Policy Objectives

coax.policy_objectives.VanillaPG

A vanilla policy-gradient objective, a.k.a.

coax.policy_objectives.PPOClip

PPO-clip policy objective.

coax.policy_objectives.DeterministicPG

A deterministic policy-gradient objective, a.k.a.

coax.policy_objectives.SoftPG


This is a collection of policy objectives that can be used in policy-gradient methods.

Object Reference

class coax.policy_objectives.VanillaPG(pi, optimizer=None, regularizer=None)[source]

A vanilla policy-gradient objective, a.k.a. REINFORCE-style objective.

\[J(\theta; s,a)\ =\ \mathcal{A}(s,a)\,\log\pi_\theta(a|s)\]

This objective has the property that its gradient with respect to \(\theta\) yields the REINFORCE-style policy gradient.

Parameters:
  • pi (Policy) – The parametrized policy \(\pi_\theta(a|s)\).

  • optimizer (optax optimizer, optional) – An optax-style optimizer. The default optimizer is optax.adam(1e-3).

  • regularizer (Regularizer, optional) – A policy regularizer, see coax.regularizers.

apply_grads(grads, function_state)

Update the model parameters (weights) of the underlying function approximator given pre-computed gradients.

This method is useful in situations in which computation of the gradients is deligated to a separate (remote) process.

Parameters:
  • grads (pytree with ndarray leaves) – A batch of gradients, generated by the grads method.
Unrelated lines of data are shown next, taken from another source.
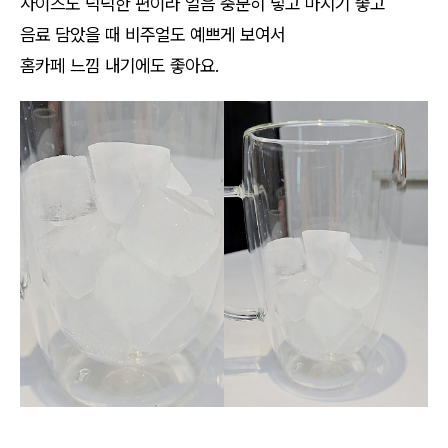
사이즈도 넉넉한 편이라 얼음 충분히 넣고 마시기 좋고
음료 담았을 때 비주얼도 예쁘게 보여서
홈카페 느낌 내기에도 좋아요.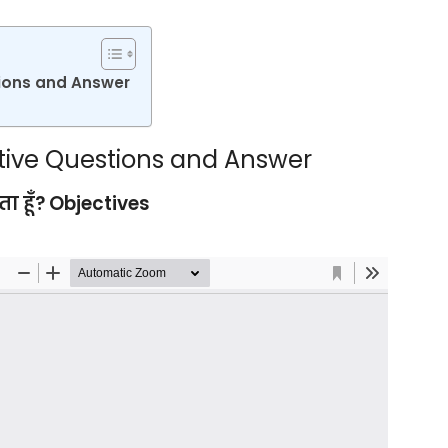
tions and Answer
ective Questions and Answer
खता हूँ? Objectives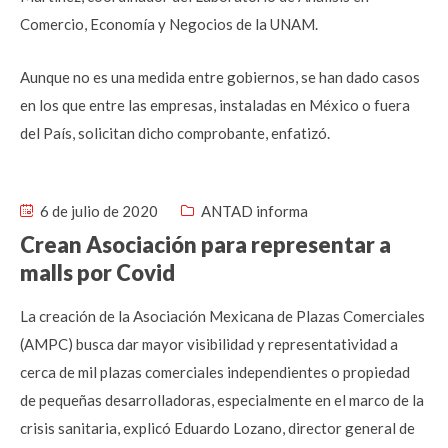
Comercio, Economía y Negocios de la UNAM.
Aunque no es una medida entre gobiernos, se han dado casos
en los que entre las empresas, instaladas en México o fuera
del País, solicitan dicho comprobante, enfatizó.
6 de julio de 2020
ANTAD informa
Crean Asociación para representar a
malls por Covid
La creación de la Asociación Mexicana de Plazas Comerciales
(AMPC) busca dar mayor visibilidad y representatividad a
cerca de mil plazas comerciales independientes o propiedad
de pequeñas desarrolladoras, especialmente en el marco de la
crisis sanitaria, explicó Eduardo Lozano, director general de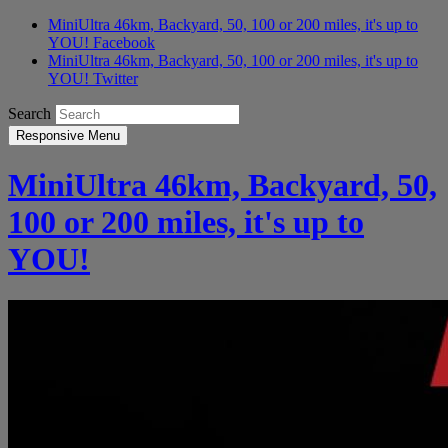
MiniUltra 46km, Backyard, 50, 100 or 200 miles, it's up to
YOU! Facebook
MiniUltra 46km, Backyard, 50, 100 or 200 miles, it's up to
YOU! Twitter
Search
Responsive Menu
MiniUltra 46km, Backyard, 50,
100 or 200 miles, it's up to
YOU!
  • function_state (pytree) – The internal state of the forward-pass function. See Policy.function_state and haiku.transform_with_state() for more details.
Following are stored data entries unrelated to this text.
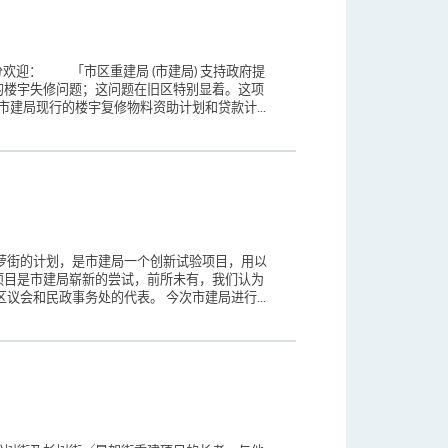
欢迎： 「市区重建局 (市建局) 支持政府提
的楼宇失修问题；这问题在旧区特别显着。这项
局现行的楼宇复修物料资助计划和贷款计...
萝街的计划，是市建局一个创新试验项目，用以
项目是市建局崭新的尝试，前所未有，我们认为
会和民政事务处的代表。 今次市建局进行...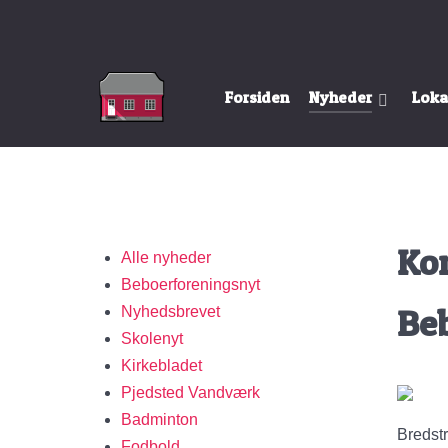
Forsiden
Nyheder
Loka
Kon
Alle nyheder
Beboerforeningsnyt
Beb
Nyhedsbrevet
Skolenyt
Kirkebladet
Pjedsted Vandværk
Badminton
Bredst
Fodbold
grads_and_metrics(transition_batch, Adv)

Compute the gradients associated with a batch of transitions with corresponding advantages.

Parameters:
  • transition_batch (TransitionBatch) – A batch of transitions.

  • Adv (ndarray) – A batch of advantages \(\mathcal{A}(s,a)=q(s,a)-v(s)\).

Returns:

  • grads (pytree with ndarray leaves) – A batch of gradients.
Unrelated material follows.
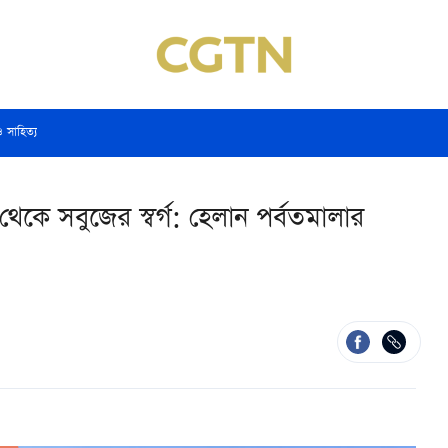
ও সাহিত্য
 থেকে সবুজের স্বর্গ: হেলান পর্বতমালার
  • function_state (pytree) – The internal state of the forward-pass function. See Policy.function_state and haiku.transform_with_state() for more details.

  • metrics (dict of scalar ndarrays) – The structure of the metrics dict is {name: score}.

update(transition_batch, Adv)

Update the model parameters (weights) of the underlying function approximator.

Parameters:
  • transition_batch (TransitionBatch) – A batch of transitions.

  • Adv (ndarray) – A batch of advantages \(\mathcal{A}(s,a)=q(s,a)-v(s)\).

Returns:

metrics (dict of scalar ndarrays) – The structure of the metrics dict is {name: score}.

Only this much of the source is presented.